---- Provided data

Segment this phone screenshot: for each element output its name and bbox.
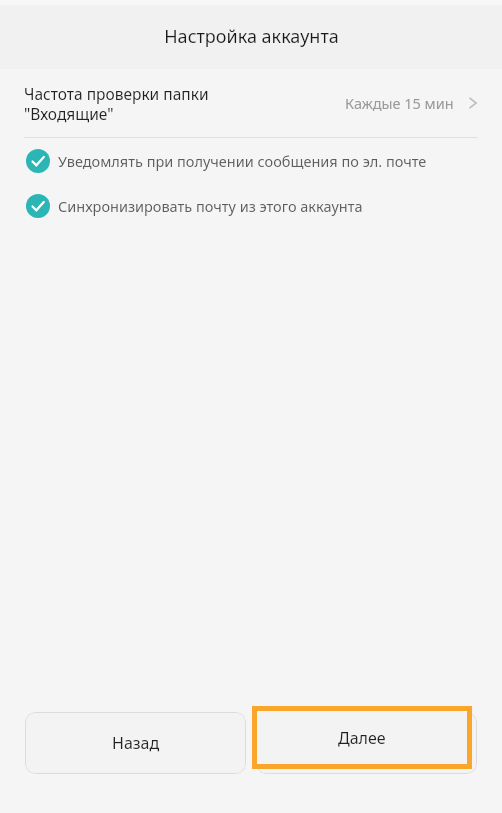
button[interactable]: Далее — [257, 711, 467, 764]
button[interactable]: Частота проверки папки "Входящие" — [0, 69, 502, 137]
button[interactable]: Уведомлять при получении сообщения по эл… — [0, 138, 502, 183]
staticText: Уведомлять при получении сообщения по эл… — [58, 151, 427, 171]
staticText: Каждые 15 мин — [345, 93, 454, 113]
staticText: Назад — [112, 732, 160, 754]
staticText: Настройка аккаунта — [164, 24, 339, 49]
staticText: Частота проверки папки "Входящие" — [24, 83, 345, 124]
button[interactable]: Назад — [25, 712, 246, 774]
button[interactable]: Синхронизировать почту из этого аккаунта — [0, 183, 502, 228]
staticText: Синхронизировать почту из этого аккаунта — [58, 196, 363, 216]
staticText: Далее — [338, 727, 386, 749]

--------

About this task:
Retype all records exactly as shown above, images excluded.

Final answer:
Segment this phone screenshot: for each element output its name and bbox.
button[interactable]: Далее — [257, 711, 467, 764]
button[interactable]: Частота проверки папки "Входящие" — [0, 69, 502, 137]
button[interactable]: Уведомлять при получении сообщения по эл… — [0, 138, 502, 183]
staticText: Уведомлять при получении сообщения по эл… — [58, 151, 427, 171]
staticText: Каждые 15 мин — [345, 93, 454, 113]
staticText: Назад — [112, 732, 160, 754]
staticText: Настройка аккаунта — [164, 24, 339, 49]
staticText: Частота проверки папки "Входящие" — [24, 83, 345, 124]
button[interactable]: Назад — [25, 712, 246, 774]
button[interactable]: Синхронизировать почту из этого аккаунта — [0, 183, 502, 228]
staticText: Синхронизировать почту из этого аккаунта — [58, 196, 363, 216]
staticText: Далее — [338, 727, 386, 749]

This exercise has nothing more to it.